If a friend or family member calls you from jail, they might need some help getting bailed out. If they are bailed out of jail, they get to go home and have an easy time finding and working with a defense attorney until it is time to go before the judge. However, if you have never had to find a bail bondsman to work with, there is a chance that you are not familiar with what is needed or what you should expect from the entire experience. To help make sure that you are more aware, you will want to examine the following information.

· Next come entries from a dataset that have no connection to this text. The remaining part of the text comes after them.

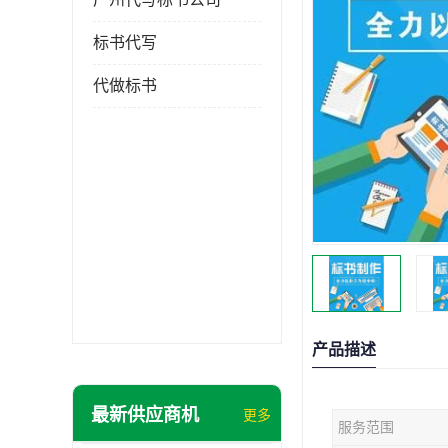
标书代写
代做标书
产品描述
最新供应商机
更多
服务范围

You Will Need Proper Identification
Depending on the rules of the specific bondsman that you go to, all you might need is a current driver's license or state ID. Some bondspeople will also want a current bill that is addressed to your physical property, as a way to prove that you live where you say you live. This is so that if anyone ever tried hiding the money they owe the bondsperson should their friend or family member go on the run, they know where they can have a court summons sent to. Remember that you are responsible for the full amount of the bond if your loved one does not follow through with what they are supposed to do.
You May Still Need Cash
In most cases, you will still need some cash to go towards the bond. It is usually a set percentage of the bond amount, such as ten percent. If you do not have that cash on hand, you can try to get a cash advance from a credit card, borrow from friends or family, or get a pay advance. In some circumstances, the bondsman may be willing to reduce the amount of cash you need.
You Might Need Collateral To Offer
If the bond amount is high, the bondsman usually requests some collateral, such as a title to a boat or ATV. It could be the title to your vehicle if it is paid off. It could even be the deed to your home or to a vacation home that you have. This secures the transaction so their financial interest is protected. If the bond agreement is not fulfilled and you do not pay them back what is owed, they could repossess the thing you put up as collateral.